In altre parole, noi fin dalla nascita siamo, esistiamo, nella misura in cui l’altro ci riconosce.
Se questo incontro viene a mancare o è troppo difettoso, il nostro destino ne resterà segnato.

Da subito, dal nostro primo apparire nel mondo, impariamo che tutto ciò che può lenire o soddisfare ogni nostro bisogno o malessere, è nelle mani dell’altro: è l’altro cioè che ha il potere di farci stare bene o male. Queste prime importantissime esperienze coloreranno di sé la nostra vita e le nostre successive relazioni. Dentro ognuno di noi si radicherà il sentimento e la certezza che ogni nostro senso di vuoto o mancanza potrà essere colmato solo dall’altro.

La presenza e l’azione dell’altro sono perciò determinanti nella nostra vita, in altre parole la dipendenza dall’altro è parte integrante della natura dell’uomo e la spinta all’autonomia, all’indipendenza e all’autodeterminazione dell’Io è fortemente contrastata ed umiliata dall’incessante bisogno che abbiamo dell’altro, il quale detiene le chiavi della nostra felicità.

Così, ogni volta, che ci scopriamo e sperimentiamo che il nostro stare bene, che la nostra completezza, dipendono dalla volontà dell’altro, da qualcosa cioè per noi assolutamente incontrollabile, il contraccolpo non possono essere che lo sconforto e l’avvilimento.

L’Io che scopre di non essere in grado di provvedere autonomamente alla propria felicità e soddisfazione si “deprime” di fronte allo strapotere dell’altro nei suoi confronti.
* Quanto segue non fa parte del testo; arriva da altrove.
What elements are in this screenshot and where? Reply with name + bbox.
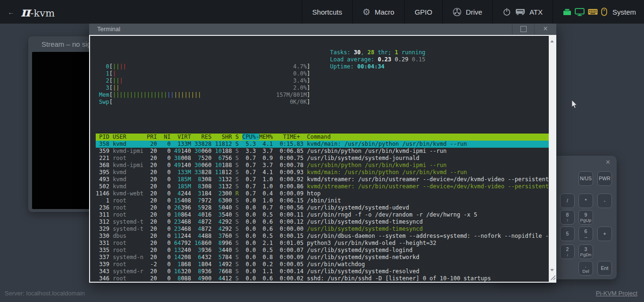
numpad-key-9[interactable]: 9PgUp [578,210,593,225]
nav-item-shortcuts[interactable]: Shortcuts [302,0,352,24]
numpad-key-8[interactable]: 8↑ [560,210,575,225]
process-list: 358 kvmd 20 0 133M 33828 11812 S 5.3 4.1… [96,141,549,282]
system-meters: 0[||||4.7%] 1[|0.0%] 2[|||3.4%] 3[||2.0%… [99,63,549,106]
numpad-key-plus[interactable]: + [597,226,612,241]
process-row-502[interactable]: 502 kvmd 20 0 185M 8308 3132 S 0.7 1.0 0… [96,183,549,190]
logo-pi: π [21,4,31,20]
drive-icon [453,8,462,17]
process-row-493[interactable]: 493 kvmd 20 0 185M 8308 3132 S 0.7 1.0 0… [96,176,549,183]
nav-item-gpio[interactable]: GPIO [404,0,442,24]
scroll-down-icon[interactable] [550,269,554,271]
meter-2: 2[|||3.4%] [99,77,310,84]
terminal-title: Terminal [89,25,512,33]
power-icon [503,8,511,16]
nav-label-shortcuts: Shortcuts [312,8,342,16]
monitor-icon [575,8,585,16]
server-label: Server: localhost.localdomain [5,290,85,297]
info-line: Tasks: 30, 28 thr; 1 running [330,49,425,56]
numpad-key-minus[interactable]: - [597,193,612,208]
logo-rest: -kvm [31,8,55,19]
process-row-1146[interactable]: 1146 kvmd-webt 20 0 4244 3184 2300 R 0.7… [96,190,549,197]
numpad-close-icon[interactable]: × [606,158,610,167]
top-nav: ← π-kvm Shortcuts ⚙ Macro GPIO Drive [0,0,644,24]
numpad-key-ent[interactable]: Ent [597,261,612,276]
close-button[interactable]: × [534,23,556,35]
process-row-359[interactable]: 359 kvmd-ipmi 20 0 49140 30060 10188 S 3… [96,148,549,155]
sort-column-cpu[interactable]: CPU%- [242,134,259,140]
mouse-cursor [571,100,578,111]
status-icons [563,8,607,16]
htop-meters-block: 0[||||4.7%] 1[|0.0%] 2[|||3.4%] 3[||2.0%… [99,49,549,127]
numpad-key-3[interactable]: 3PgDn [578,244,593,259]
info-line: Load average: 0.23 0.29 0.15 [330,56,425,63]
nav-label-drive: Drive [466,8,482,16]
numpad-key-multiply[interactable]: * [578,193,593,208]
process-row-337[interactable]: 337 systemd-n 20 0 14208 6432 5784 S 0.0… [96,254,549,261]
process-row-346[interactable]: 346 root 20 0 8088 4900 4412 S 0.0 0.6 0… [96,275,549,282]
scrollbar[interactable] [549,36,555,282]
process-row-329[interactable]: 329 systemd-t 20 0 23468 4872 4292 S 0.0… [96,226,549,233]
numpad-key-2[interactable]: 2↓ [560,244,575,259]
process-row-343[interactable]: 343 systemd-r 20 0 16320 8936 7668 S 0.0… [96,268,549,275]
numpad-key-decimal[interactable]: .Del [578,261,593,276]
terminal-body: 0[||||4.7%] 1[|0.0%] 2[|||3.4%] 3[||2.0%… [89,35,556,283]
keyboard-icon [588,8,598,15]
numpad-key-pwr[interactable]: PWR [597,171,612,186]
process-table-header[interactable]: PID USER PRI NI VIRT RES SHR S CPU%-MEM%… [96,134,549,141]
nav-item-system[interactable]: System [553,0,644,24]
project-link[interactable]: Pi-KVM Project [596,290,637,297]
meter-3: 3[||2.0%] [99,84,310,92]
info-line: Uptime: 00:04:34 [330,63,425,70]
process-row-331[interactable]: 331 root 20 0 64792 16860 8996 S 0.0 2.1… [96,240,549,247]
nav-label-atx: ATX [529,8,543,16]
ethernet-icon [563,8,571,16]
process-row-221[interactable]: 221 root 20 0 38008 7520 6756 S 0.7 0.9 … [96,155,549,162]
gear-icon: ⚙ [363,8,371,17]
process-row-368[interactable]: 368 kvmd-ipmi 20 0 49140 30060 10188 S 0… [96,162,549,169]
numpad-key-6[interactable]: 6→ [578,226,593,241]
terminal-window: Terminal × 0[||||4.7%] 1[|0.0%] 2[|||3.4… [89,23,556,283]
numpad-key-5[interactable]: 5 [560,226,575,241]
process-row-311[interactable]: 311 root 20 0 10864 4016 3540 S 0.0 0.5 … [96,211,549,218]
process-row-335[interactable]: 335 root 20 0 13240 3936 3440 S 0.0 0.5 … [96,247,549,254]
resize-handle[interactable] [549,274,556,282]
numpad-key-n-us[interactable]: N/US [578,171,593,186]
meter-1: 1[|0.0%] [99,70,310,77]
maximize-icon [520,26,527,32]
nav-label-system: System [612,8,636,16]
process-row-312[interactable]: 312 systemd-t 20 0 23468 4872 4292 S 0.0… [96,218,549,226]
process-row-1[interactable]: 1 root 20 0 15408 7972 6300 S 0.0 1.0 0:… [96,197,549,204]
process-row-330[interactable]: 330 dbus 20 0 11244 4488 3760 S 0.0 0.5 … [96,233,549,240]
meter-0: 0[||||4.7%] [99,63,310,70]
scroll-up-icon[interactable] [550,40,554,42]
nav-menu: Shortcuts ⚙ Macro GPIO Drive ATX [302,0,644,24]
process-row-395[interactable]: 395 kvmd 20 0 133M 33828 11812 S 0.7 4.1… [96,169,549,176]
psu-icon [515,8,525,16]
htop-output: 0[||||4.7%] 1[|0.0%] 2[|||3.4%] 3[||2.0%… [90,36,549,282]
nav-item-drive[interactable]: Drive [442,0,492,24]
meter-swp: Swp[0K/0K] [99,99,310,106]
nav-item-atx[interactable]: ATX [492,0,553,24]
close-icon: × [543,25,547,33]
numpad-key-divide[interactable]: / [560,193,575,208]
process-row-339[interactable]: 339 root -2 0 1868 1804 1492 S 0.0 0.2 0… [96,261,549,268]
nav-left: ← π-kvm [0,0,55,24]
nav-label-macro: Macro [375,8,395,16]
nav-item-macro[interactable]: ⚙ Macro [352,0,405,24]
terminal-titlebar[interactable]: Terminal × [89,23,556,35]
mouse-icon [601,8,607,16]
maximize-button[interactable] [512,23,534,35]
process-row-358[interactable]: 358 kvmd 20 0 133M 33828 11812 S 5.3 4.1… [96,141,549,148]
pikvm-logo[interactable]: π-kvm [21,4,55,20]
process-row-236[interactable]: 236 root 20 0 26396 5928 5040 S 0.0 0.7 … [96,204,549,211]
meter-mem: Mem[||||||||||||||||||||||||||157M/801M] [99,92,310,99]
tasks-info: Tasks: 30, 28 thr; 1 runningLoad average… [330,49,425,70]
nav-label-gpio: GPIO [414,8,432,16]
back-button[interactable]: ← [8,8,15,16]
E’ questo il dolore e la depressione vissuta per esempio da chi è stato tradito o abbandonato, costretto a scoprire la propria incapacità di “stare bene” senza la presenza dell’altro.
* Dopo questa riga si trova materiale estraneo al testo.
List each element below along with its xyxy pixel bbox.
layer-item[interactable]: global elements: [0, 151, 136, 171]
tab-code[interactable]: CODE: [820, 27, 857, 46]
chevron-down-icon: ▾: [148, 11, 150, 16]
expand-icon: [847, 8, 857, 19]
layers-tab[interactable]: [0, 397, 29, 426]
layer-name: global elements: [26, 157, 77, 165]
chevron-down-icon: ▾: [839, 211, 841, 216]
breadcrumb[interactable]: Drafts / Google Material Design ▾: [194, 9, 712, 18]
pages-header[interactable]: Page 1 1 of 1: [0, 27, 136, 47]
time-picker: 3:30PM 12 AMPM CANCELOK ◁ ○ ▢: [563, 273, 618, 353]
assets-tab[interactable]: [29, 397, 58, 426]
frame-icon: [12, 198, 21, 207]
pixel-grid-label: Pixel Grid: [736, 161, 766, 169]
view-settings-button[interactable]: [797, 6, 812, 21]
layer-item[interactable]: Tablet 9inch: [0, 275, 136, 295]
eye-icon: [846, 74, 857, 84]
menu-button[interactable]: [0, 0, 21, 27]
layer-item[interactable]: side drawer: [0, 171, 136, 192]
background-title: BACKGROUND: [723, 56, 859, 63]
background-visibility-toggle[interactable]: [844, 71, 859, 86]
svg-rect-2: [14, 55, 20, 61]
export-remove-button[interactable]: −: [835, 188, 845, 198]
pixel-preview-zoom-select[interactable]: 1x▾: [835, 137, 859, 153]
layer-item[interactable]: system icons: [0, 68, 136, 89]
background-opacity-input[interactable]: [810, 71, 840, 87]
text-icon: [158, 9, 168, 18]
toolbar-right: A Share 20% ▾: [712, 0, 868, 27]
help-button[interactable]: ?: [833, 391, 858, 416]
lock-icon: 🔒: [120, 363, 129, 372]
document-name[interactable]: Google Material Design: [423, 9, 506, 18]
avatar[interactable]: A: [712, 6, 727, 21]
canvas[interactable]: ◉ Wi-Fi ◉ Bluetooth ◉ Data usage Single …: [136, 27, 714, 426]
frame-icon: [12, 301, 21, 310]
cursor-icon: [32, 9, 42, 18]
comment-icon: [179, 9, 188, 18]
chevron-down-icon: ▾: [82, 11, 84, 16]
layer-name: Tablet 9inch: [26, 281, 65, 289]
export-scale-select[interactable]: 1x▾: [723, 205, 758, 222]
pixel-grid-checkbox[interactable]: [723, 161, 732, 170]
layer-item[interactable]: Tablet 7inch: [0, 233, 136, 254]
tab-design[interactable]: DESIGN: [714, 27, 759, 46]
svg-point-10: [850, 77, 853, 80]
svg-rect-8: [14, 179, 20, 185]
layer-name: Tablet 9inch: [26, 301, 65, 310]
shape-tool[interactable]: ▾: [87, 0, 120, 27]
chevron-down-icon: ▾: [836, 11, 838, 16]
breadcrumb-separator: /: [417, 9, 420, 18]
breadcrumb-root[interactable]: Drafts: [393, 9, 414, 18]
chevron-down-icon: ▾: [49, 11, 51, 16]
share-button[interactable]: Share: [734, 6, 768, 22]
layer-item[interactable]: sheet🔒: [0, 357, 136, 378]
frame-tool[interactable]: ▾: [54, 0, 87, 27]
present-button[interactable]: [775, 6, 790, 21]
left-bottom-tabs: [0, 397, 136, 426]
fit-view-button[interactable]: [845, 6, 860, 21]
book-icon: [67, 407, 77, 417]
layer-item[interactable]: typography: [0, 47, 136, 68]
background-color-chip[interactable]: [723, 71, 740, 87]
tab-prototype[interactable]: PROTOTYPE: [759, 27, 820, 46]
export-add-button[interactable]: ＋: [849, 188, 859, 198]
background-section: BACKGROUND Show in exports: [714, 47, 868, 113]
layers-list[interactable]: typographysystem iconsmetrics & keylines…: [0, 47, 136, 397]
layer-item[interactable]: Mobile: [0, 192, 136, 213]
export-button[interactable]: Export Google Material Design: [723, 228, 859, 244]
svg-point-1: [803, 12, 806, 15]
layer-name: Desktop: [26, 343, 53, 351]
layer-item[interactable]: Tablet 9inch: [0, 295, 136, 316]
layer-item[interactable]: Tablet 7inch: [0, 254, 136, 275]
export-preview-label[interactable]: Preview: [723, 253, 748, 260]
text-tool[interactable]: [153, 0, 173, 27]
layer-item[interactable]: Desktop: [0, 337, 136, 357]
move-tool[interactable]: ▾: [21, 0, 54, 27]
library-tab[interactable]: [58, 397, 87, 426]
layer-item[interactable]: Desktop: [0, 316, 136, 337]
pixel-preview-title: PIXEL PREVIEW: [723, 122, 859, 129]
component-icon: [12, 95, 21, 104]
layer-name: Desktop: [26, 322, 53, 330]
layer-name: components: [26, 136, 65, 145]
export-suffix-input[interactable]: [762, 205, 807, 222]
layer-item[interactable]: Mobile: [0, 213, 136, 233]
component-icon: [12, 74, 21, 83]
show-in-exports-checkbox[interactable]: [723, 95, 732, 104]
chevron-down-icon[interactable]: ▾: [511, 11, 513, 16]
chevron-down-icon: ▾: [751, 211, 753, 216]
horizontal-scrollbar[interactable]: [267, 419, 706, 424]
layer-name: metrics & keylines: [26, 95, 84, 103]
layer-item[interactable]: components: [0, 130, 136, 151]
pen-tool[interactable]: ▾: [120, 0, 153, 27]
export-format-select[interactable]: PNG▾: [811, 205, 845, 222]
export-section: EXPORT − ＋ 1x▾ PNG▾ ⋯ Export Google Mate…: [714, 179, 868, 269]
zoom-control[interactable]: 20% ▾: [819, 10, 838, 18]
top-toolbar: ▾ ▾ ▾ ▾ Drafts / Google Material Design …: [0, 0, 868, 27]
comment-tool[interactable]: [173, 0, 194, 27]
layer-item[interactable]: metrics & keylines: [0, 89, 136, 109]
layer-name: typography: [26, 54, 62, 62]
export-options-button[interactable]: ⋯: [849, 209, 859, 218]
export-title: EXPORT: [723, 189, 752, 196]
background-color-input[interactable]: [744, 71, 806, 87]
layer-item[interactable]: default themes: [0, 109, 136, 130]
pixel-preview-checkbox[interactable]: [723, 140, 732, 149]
All’opposto, ugualmente fonte di depressione è la scoperta dell’inconsistenza dell’altro, la scoperta cioè che anche l’altro è afflitto dalla nostra stessa mancanza e incompiutezza: perdute le vesti di pienezza e potere di cui lo avevamo rivestito, lo scopriamo fragile e mancante quanto noi.
Non è più colui che può dare un senso alla nostra vita, che all’improvviso si rivela insensata e priva di fondamento.

Ci scopriamo soli al mondo, senza alcuna garanzia e ragione del nostro “essere” e “stare” in questo mondo.

E’ questo il dolore e la depressione che si può incontrare nella fine improvvisa di un amore deludente, nella rivelazione della pochezza di qualcuno che avevamo idealizzato…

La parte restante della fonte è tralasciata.